Records Revisited: Yo La Tengo – And Then Nothing Turned Itself Inside-out (2000)

21.02.2025
Leise, verschroben, ungreifbar: Am 22. Februar 2000 erschien »And Then Nothing Turned Itself Inside Out« von Yo La Tengo. Ein Album mit einem Sound, der komplett aus der Zeit fiel. Bis heute lässt sich die Platte des Trios aus New Jersey nur schwer einordnen.

Gleich mehrere Alben weisen im Jahr 2000 in die Zukunft. Radiohead erzählten auf »Kid A« von der technologischen Kälte, Godspeed You! Black Emperor beschwörten mit »Lift Yr.

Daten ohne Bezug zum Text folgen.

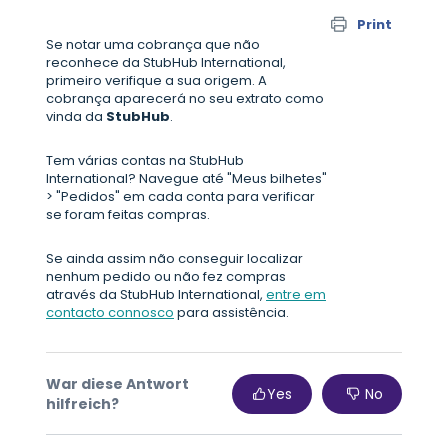
Print
Se notar uma cobrança que não
reconhece da StubHub International,
primeiro verifique a sua origem. A
cobrança aparecerá no seu extrato como
vinda da
StubHub
.
Tem várias contas na StubHub
International? Navegue até "Meus bilhetes"
> "Pedidos" em cada conta para verificar
se foram feitas compras.
Se ainda assim não conseguir localizar
nenhum pedido ou não fez compras
através da StubHub International,
entre em
contacto connosco
para assistência.
War diese Antwort
Yes
No
hilfreich?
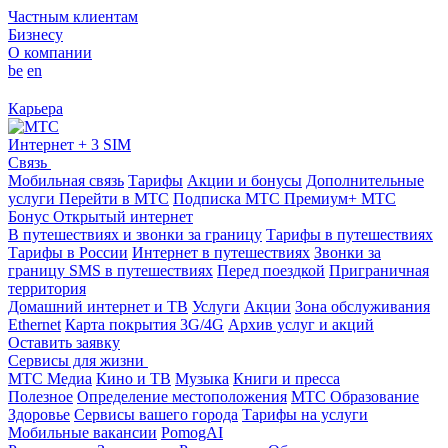
Частным клиентам
Бизнесу
О компании
be
en
Карьера
Интернет + 3 SIM
Связь
Мобильная связь
Тарифы
Акции и бонусы
Дополнительные
услуги
Перейти в МТС
Подписка МТС Премиум+
МТС
Бонус
Открытый интернет
В путешествиях и звонки за границу
Тарифы в путешествиях
Тарифы в России
Интернет в путешествиях
Звонки за
границу
SMS в путешествиях
Перед поездкой
Приграничная
территория
Домашний интернет и ТВ
Услуги
Акции
Зона обслуживания
Ethernet
Карта покрытия 3G/4G
Архив услуг и акций
Оставить заявку
Сервисы для жизни
МТС Медиа
Кино и ТВ
Музыка
Книги и пресса
Полезное
Определение местоположения
МТС Образование
Здоровье
Сервисы вашего города
Тарифы на услуги
Мобильные вакансии
PomogAI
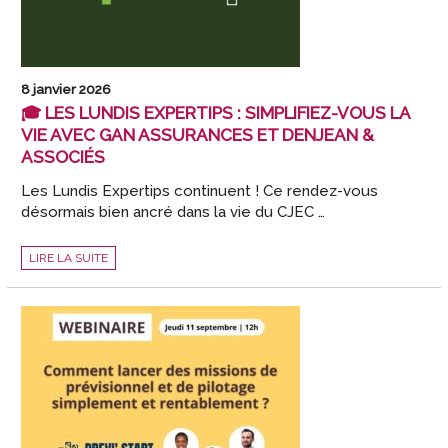
8 janvier 2026
🎓 LES LUNDIS EXPERTIPS : SIMPLIFIEZ-VOUS LA
VIE AVEC GAN ASSURANCES ET DENJEAN &
ASSOCIÉS
Les Lundis Expertips continuent ! Ce rendez-vous
désormais bien ancré dans la vie du CJEC …
🎓
LIRE LA SUITE
LES
LUNDIS
EXPERTIPS
:
SIMPLIFIEZ-
VOUS
LA
VIE
AVEC
GAN
ASSURANCES
ET
DENJEAN
&
ASSOCIÉS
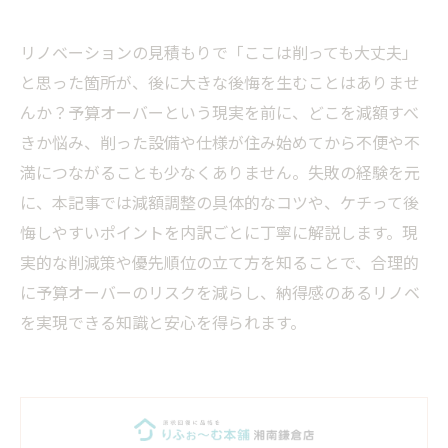
リノベーションの見積もりで「ここは削っても大丈夫」
と思った箇所が、後に大きな後悔を生むことはありませ
んか？予算オーバーという現実を前に、どこを減額すべ
きか悩み、削った設備や仕様が住み始めてから不便や不
満につながることも少なくありません。失敗の経験を元
に、本記事では減額調整の具体的なコツや、ケチって後
悔しやすいポイントを内訳ごとに丁寧に解説します。現
実的な削減策や優先順位の立て方を知ることで、合理的
に予算オーバーのリスクを減らし、納得感のあるリノベ
を実現できる知識と安心を得られます。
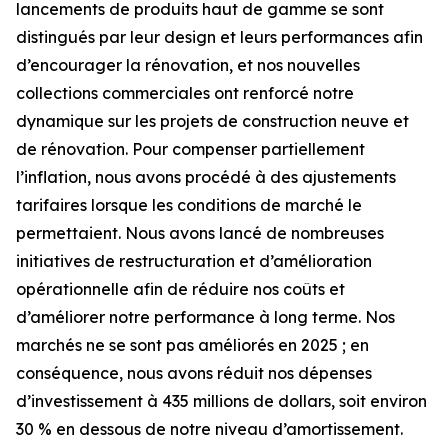
lancements de produits haut de gamme se sont
distingués par leur design et leurs performances afin
d’encourager la rénovation, et nos nouvelles
collections commerciales ont renforcé notre
dynamique sur les projets de construction neuve et
de rénovation. Pour compenser partiellement
l’inflation, nous avons procédé à des ajustements
tarifaires lorsque les conditions de marché le
permettaient. Nous avons lancé de nombreuses
initiatives de restructuration et d’amélioration
opérationnelle afin de réduire nos coûts et
d’améliorer notre performance à long terme. Nos
marchés ne se sont pas améliorés en 2025 ; en
conséquence, nous avons réduit nos dépenses
d’investissement à 435 millions de dollars, soit environ
30 % en dessous de notre niveau d’amortissement.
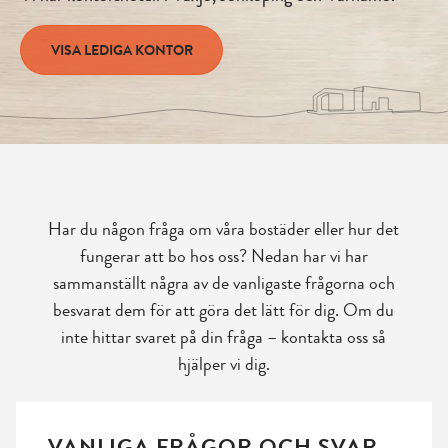
VISA LEDIGA KONTOR
Har du någon fråga om våra bostäder eller hur det
fungerar att bo hos oss? Nedan har vi har
sammanställt några av de vanligaste frågorna och
besvarat dem för att göra det lätt för dig. Om du
inte hittar svaret på din fråga – kontakta oss så
hjälper vi dig.
VANLIGA FRÅGOR OCH SVAR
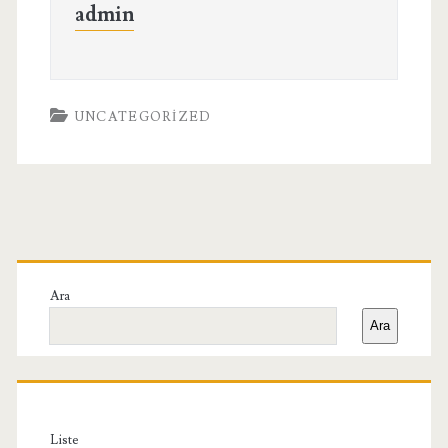
admin
UNCATEGORIZED
Birincil
Yan
Ara
Ara
Menü
Liste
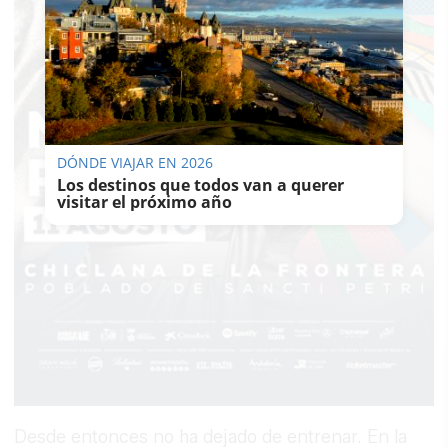
DÓNDE VIAJAR EN 2026
Los destinos que todos van a querer
visitar el próximo año
Desde entonces no ha dejado de entrenar. En la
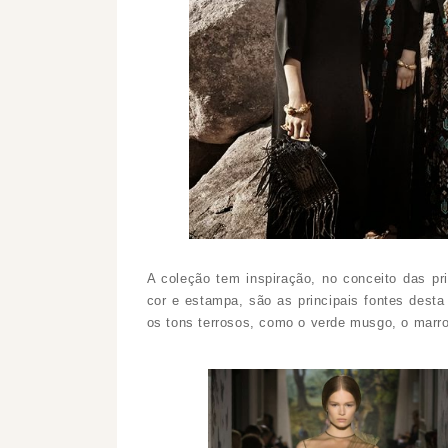
A coleção tem inspiração, no conceito das pr
cor e estampa, são as principais fontes dest
os tons terrosos, como o verde musgo, o marr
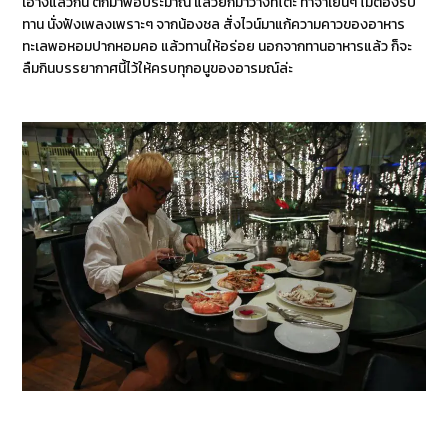
เอางี้แล้วกัน ตักมาพอประมาณ แล้วยกมาวางที่โต๊ะ ทำจำเย็นๆ ไม่ต้องรีบ
ทาน นั่งฟังเพลงเพราะๆ จากน้องชล สั่งไวน์มาแก้ความคาวของอาหาร
ทะเลพอหอมปากหอมคอ แล้วทานให้อร่อย นอกจากทานอาหารแล้ว ก็จะ
ลืมกินบรรยากาศนี้ไว้ให้ครบทุกอนูของอารมณ์ล่ะ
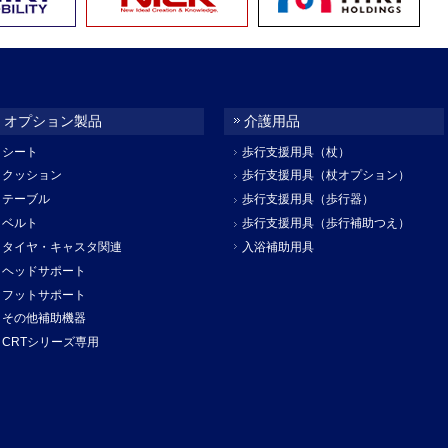
オプション製品
介護用品
シート
歩行支援用具（杖）
クッション
歩行支援用具（杖オプション）
テーブル
歩行支援用具（歩行器）
ベルト
歩行支援用具（歩行補助つえ）
タイヤ・キャスタ関連
入浴補助用具
ヘッドサポート
フットサポート
その他補助機器
CRTシリーズ専用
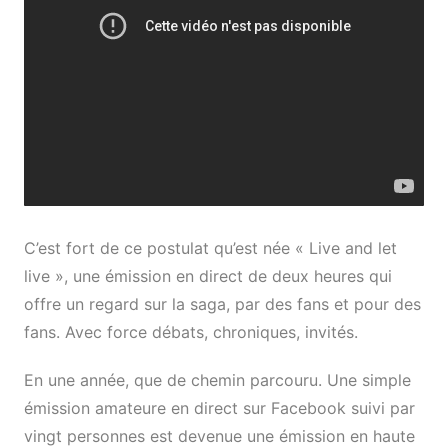
C’est fort de ce postulat qu’est née « Live and let
live », une émission en direct de deux heures qui
offre un regard sur la saga, par des fans et pour des
fans. Avec force débats, chroniques, invités.
En une année, que de chemin parcouru. Une simple
émission amateure en direct sur Facebook suivi par
vingt personnes est devenue une émission en haute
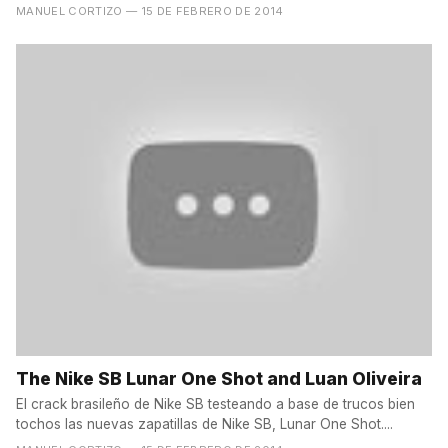
MANUEL CORTIZO
— 15 DE FEBRERO DE 2014
The Nike SB Lunar One Shot and Luan Oliveira
El crack brasileño de Nike SB testeando a base de trucos bien
tochos las nuevas zapatillas de Nike SB, Lunar One Shot....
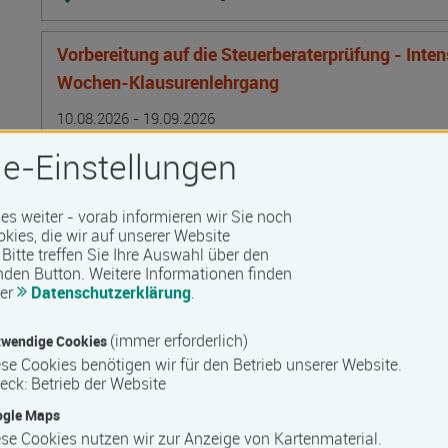
Vorbereitung auf die Steuerberaterprüfung - Inte
Wochen-Klausurenlehrgang
Termin
Ort
Zeitmuster
Lehr- und Lernform
10.08.2026 - 19.09.2026
24106 Kiel
e-Einstellungen
Vollzeit
Präsenzveranstaltung
 es weiter - vorab informieren wir Sie noch
okies, die wir auf unserer Website
Bitte treffen Sie Ihre Auswahl über den
Bilanzbuchhalter IHK - Intensivlehrgang (schriftl
nden Button.
Weitere Informationen finden
rer
Datenschutzerklärung
.
Termin
Ort
Zeitmuster
Lehr- und Lernform
10.08.2026 - 16.08.2026
50825 Köln
(immer erforderlich)
wendige Cookies
Vollzeit
se Cookies benötigen wir für den Betrieb unserer Website.
eck
:
Betrieb der Website
Blended Learning
ogle Maps
se Cookies nutzen wir zur Anzeige von Kartenmaterial.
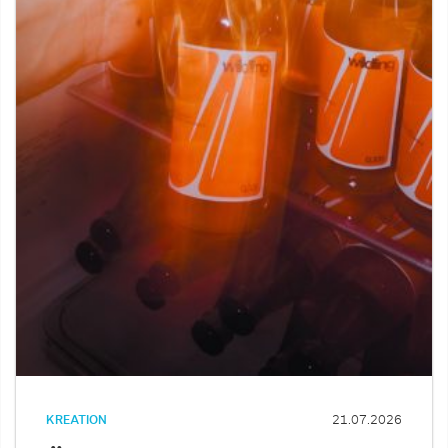
KREATION
21.07.2026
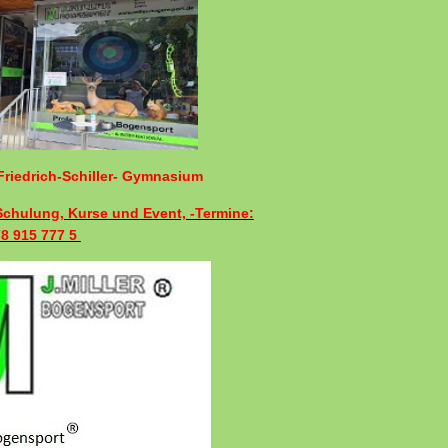
riedrich-Schiller- Gymnasium
 Schulung, Kurse und Event, -Termine:
78 915 777 5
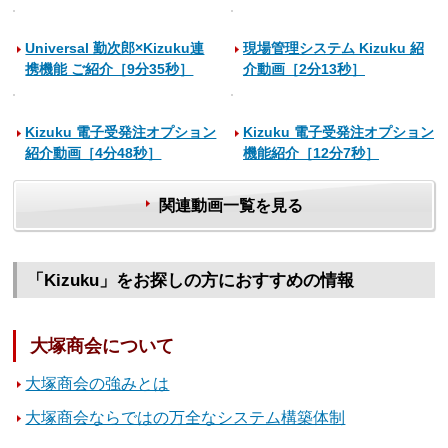
Universal 勤次郎×Kizuku連
現場管理システム Kizuku 紹
携機能 ご紹介［9分35秒］
介動画［2分13秒］
Kizuku 電子受発注オプション
Kizuku 電子受発注オプション
紹介動画［4分48秒］
機能紹介［12分7秒］
関連動画一覧を見る
「Kizuku」をお探しの方におすすめの情報
大塚商会について
大塚商会の強みとは
大塚商会ならではの万全なシステム構築体制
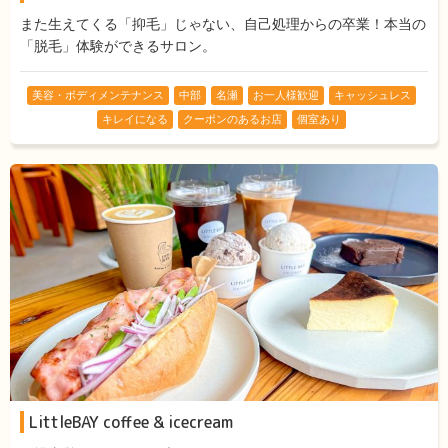
また生えてくる「抑毛」じゃない、自己処理からの卒業！本当の
「脱毛」体験ができるサロン。
美容・ボディメンテナンス
中部
名瀬
お一人様歓迎
キャッシュレス
キレイになる
クーポンのあるお店
個室あり
LittleBAY coffee & icecream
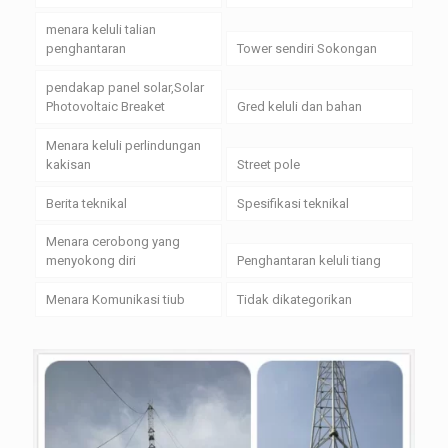
menara keluli talian
penghantaran
Tower sendiri Sokongan
pendakap panel solar,Solar
Photovoltaic Breaket
Gred keluli dan bahan
Menara keluli perlindungan
kakisan
Street pole
Berita teknikal
Spesifikasi teknikal
Menara cerobong yang
menyokong diri
Penghantaran keluli tiang
Menara Komunikasi tiub
Tidak dikategorikan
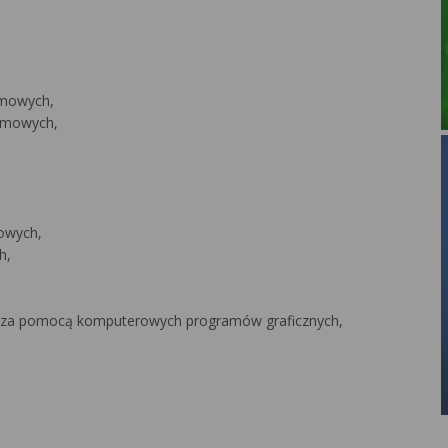
amowych,
lamowych,
owych,
h,
h za pomocą komputerowych programów graficznych,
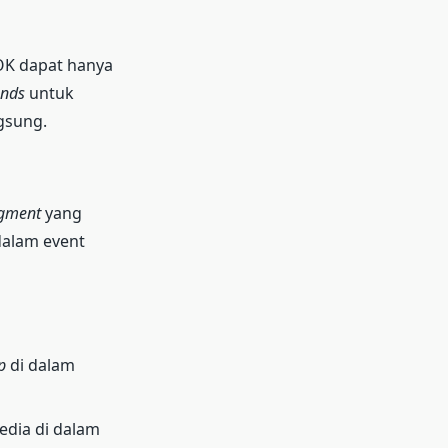
OK dapat hanya
ends
untuk
gsung.
gment
yang
dalam event
p
di dalam
edia di dalam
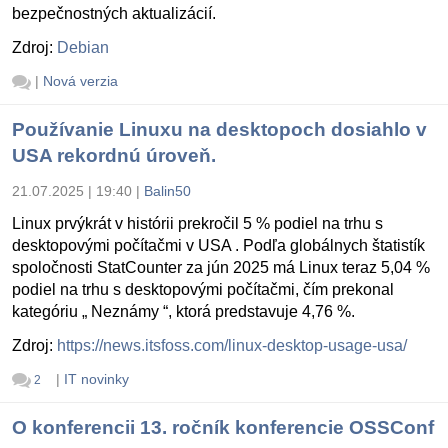
bezpečnostných aktualizácií.
Zdroj:
Debian
|
Nová verzia
Používanie Linuxu na desktopoch dosiahlo v
USA rekordnú úroveň.
21.07.2025 | 19:40
|
Balin50
Linux prvýkrát v histórii prekročil 5 % podiel na trhu s
desktopovými počítačmi v USA . Podľa globálnych štatistík
spoločnosti StatCounter za jún 2025 má Linux teraz 5,04 %
podiel na trhu s desktopovými počítačmi, čím prekonal
kategóriu „ Neznámy “, ktorá predstavuje 4,76 %.
Zdroj:
https://news.itsfoss.com/linux-desktop-usage-usa/
|
IT novinky
2
O konferencii 13. ročník konferencie OSSConf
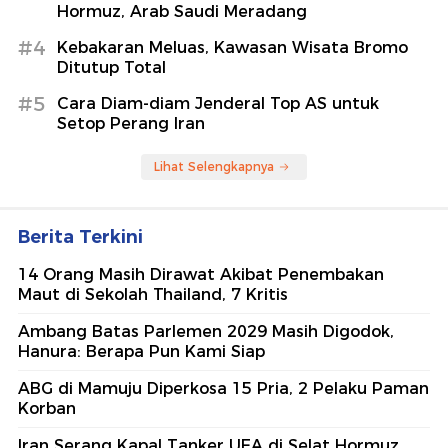
Hormuz, Arab Saudi Meradang
#4
Kebakaran Meluas, Kawasan Wisata Bromo
Ditutup Total
#5
Cara Diam-diam Jenderal Top AS untuk
Setop Perang Iran
Lihat Selengkapnya
Berita Terkini
14 Orang Masih Dirawat Akibat Penembakan
Maut di Sekolah Thailand, 7 Kritis
Ambang Batas Parlemen 2029 Masih Digodok,
Hanura: Berapa Pun Kami Siap
ABG di Mamuju Diperkosa 15 Pria, 2 Pelaku Paman
Korban
Iran Serang Kapal Tanker UEA di Selat Hormuz,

Skinny Fists Like Antennas to Heaven!« den Weltuntergang, The Avalanches erstellten mit »Since I Left You« eine manisch optimistische Soundcollage, Erykah Badu und D’Angelo hoben Neo-Soul in ungeahnte Höhen und von Outkast fangen wir gar nicht erst an. All diese Künstler haben sich mit ihren Alben in die Musikgeschichte geschrieben und das Jahr 2000 geprägt. Yo La Tengo haben dies nicht getan. Oder nur bedingt. Und gerade deswegen lohnt sich ihr Album aus dieser Zeit umso mehr.

Die Band veröffentlichte damals mit »And Then Nothing Turned Itself Inside-Out« ihr bereits neuntes Album. Yo La Tengo galten (und gelten) als Lieblinge der Musikkritiker und Plattenladenbesitzer. Bis dahin spielten sie einen Sound aus Indie, Noise Rock und Dream Pop, der mit den Jahren diverser und offener wurde. Vergleiche zu Sonic Youth und Pavement sind bis heute nicht verkehrt. Doch muteten Yo La Tengo stets braver, aufgeräumter und unaufgeregter an. Mit »And Then Nothing Turned Itself Inside-Out« erweiterten sie diesen Sound, in dem sie ihn in sich kehrten.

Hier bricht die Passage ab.